8. They Omit Sugary Condiments
Soda's an obvious sugar bomb, but condiments like ketchup and salad dressings can contain sweeteners, too.
Pasta sauce is another sneaky source of added sugars.
"Since tomatoes are a fruit, tomato sauce will have about 4 to 5 grams of naturally occurring sugar per serving," Brief says. "But because tomatoes are very acidic, most brands will add extra sugar to the sauce to balance out the acidity. I recommend choosing [tomato sauce] brands with zero added sugar to help keep total sugar consumption for the day low."
Sugary foods can be eaten by everyone, including people with diabetes, Russell reminds us. The key is to move away from an all-or-nothing mindset and instead practice balance.
"As a pediatric dietitian, mom and person living with type 1 diabetes, I don't believe sugar is evil," Chaparro says. "Most of the time, the problem stems from not having a healthy relationship with 'sugary foods' because of how we grew up and the messages we received [about sweets]. We were taught that sugar is evil and thus restricted it, which just made us crave it more, or we were given [treats] as a reward for eating our veggies or cleaning up our bed."
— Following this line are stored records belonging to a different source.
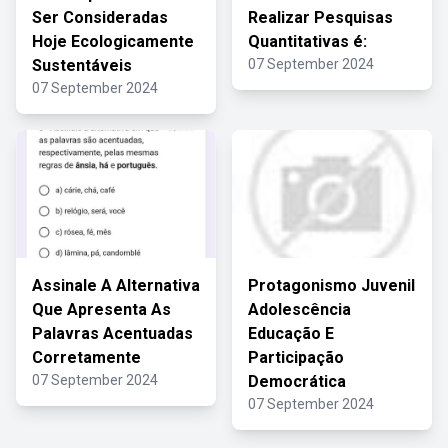
Ser Consideradas
Realizar Pesquisas
Hoje Ecologicamente
Quantitativas é:
Sustentáveis
07 September 2024
07 September 2024
Assinale A Alternativa
Protagonismo Juvenil
Que Apresenta As
Adolescência
Palavras Acentuadas
Educação E
Corretamente
Participação
07 September 2024
Democrática
07 September 2024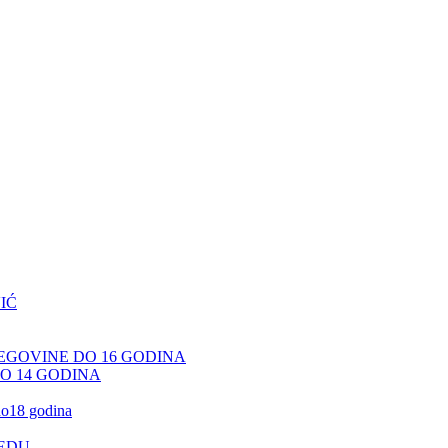
IĆ
CEGOVINE DO 16 GODINA
DO 14 GODINA
 do18 godina
JEDU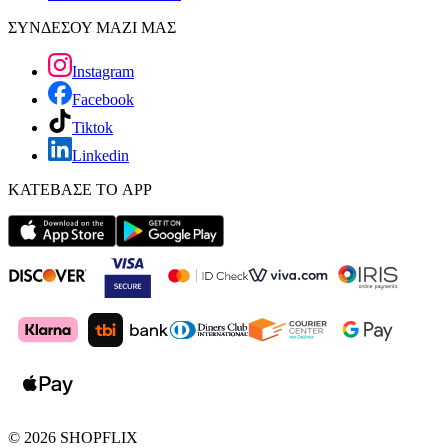
ΣΥΝΔΕΣΟΥ ΜΑΖΙ ΜΑΣ
Instagram
Facebook
Tiktok
Linkedin
ΚΑΤΕΒΑΣΕ ΤΟ APP
©
2026
SHOPFLIX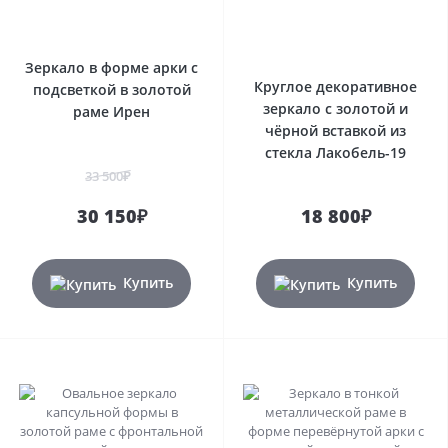
Зеркало в форме арки с
Круглое декоративное
подсветкой в золотой
зеркало с золотой и
раме Ирен
чёрной вставкой из
стекла Лакобель-19
33 500₽
30 150₽
18 800₽
Купить
Купить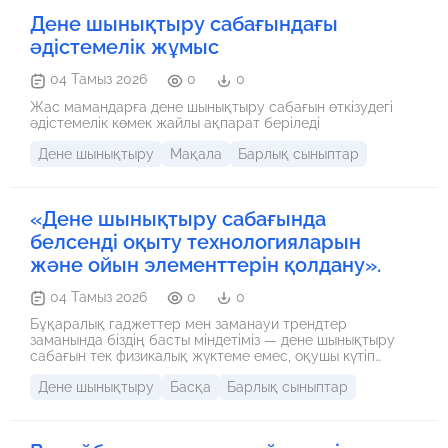
Дене шынықтыру сабағындағы
әдістемелік жұмыс
04 Тамыз 2026
0
0
Жас мамандарға дене шынықтыру сабағын өткізудегі
әдістемелік көмек жайлы ақпарат беріледі
Дене шынықтыру
Мақала
Барлық сыныптар
«Дене шынықтыру сабағында
белсенді оқыту технологияларын
және ойын элементтерін қолдану».
04 Тамыз 2026
0
0
Бұқаралық гаджеттер мен заманауи трендтер
заманында біздің басты міндетіміз — дене шынықтыру
сабағын тек физикалық жүктеме емес, оқушы күтіп
жүретін, қызықты әрі белсенді ортаға айналдыру. Бүгін
Дене шынықтыру
Басқа
Барлық сыныптар
мен өз тәжірибемде қолданып жүрген тиімді әдіс-
тәсілдермен бөлісемін.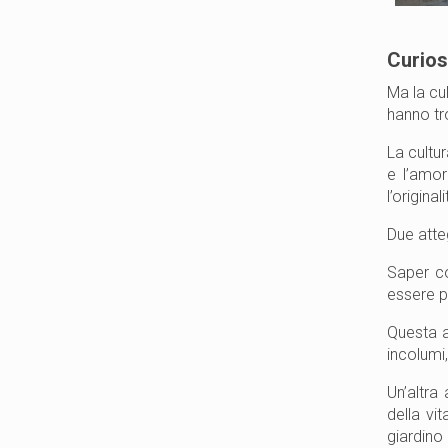
Curios
Ma la cu
hanno tro
La cultu
e l’amor
l’origina
Due atteg
Saper co
essere pi
Questa ap
incolumi,
Un’altra 
della vi
giardino 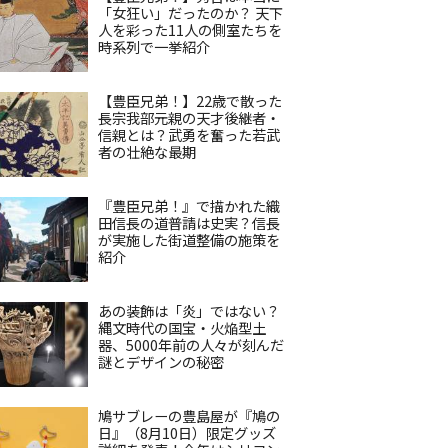
「女狂い」だったのか？ 天下
人を彩った11人の側室たちを
時系列で一挙紹介
【豊臣兄弟！】22歳で散った
長宗我部元親の天才後継者・
信親とは？武勇を奮った若武
者の壮絶な最期
『豊臣兄弟！』で描かれた織
田信長の道普請は史実？信長
が実施した街道整備の施策を
紹介
あの装飾は「炎」ではない？
縄文時代の国宝・火焔型土
器、5000年前の人々が刻んだ
謎とデザインの秘密
鳩サブレーの豊島屋が『鳩の
日』（8月10日）限定グッズ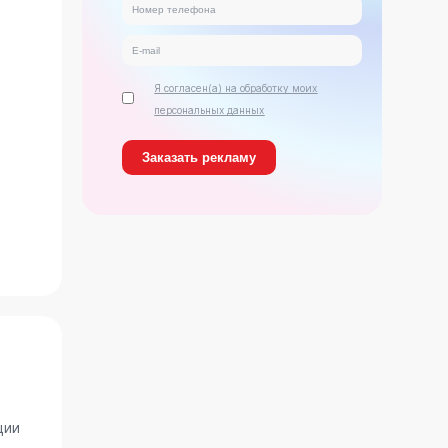
Я согласен(а) на обработку моих
персональных данных
ь
ции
Those approaches taught us that sugar needs to be avoided at all costs or earned, mindsets that can throw us into a cycle of restricting and then eventually going overboard with sweets once we finally allow ourselves to eat them.
Still, there's no denying that the Western diet is sky-high in added sugars and many of us could benefit from eating less of the sweet stuff.
Instead of banning sweets altogether, or replacing them with sugar-free alternatives, find simple ways to reduce your added sugar intake from the foods you eat every day — and enjoy the treats you love in moderation.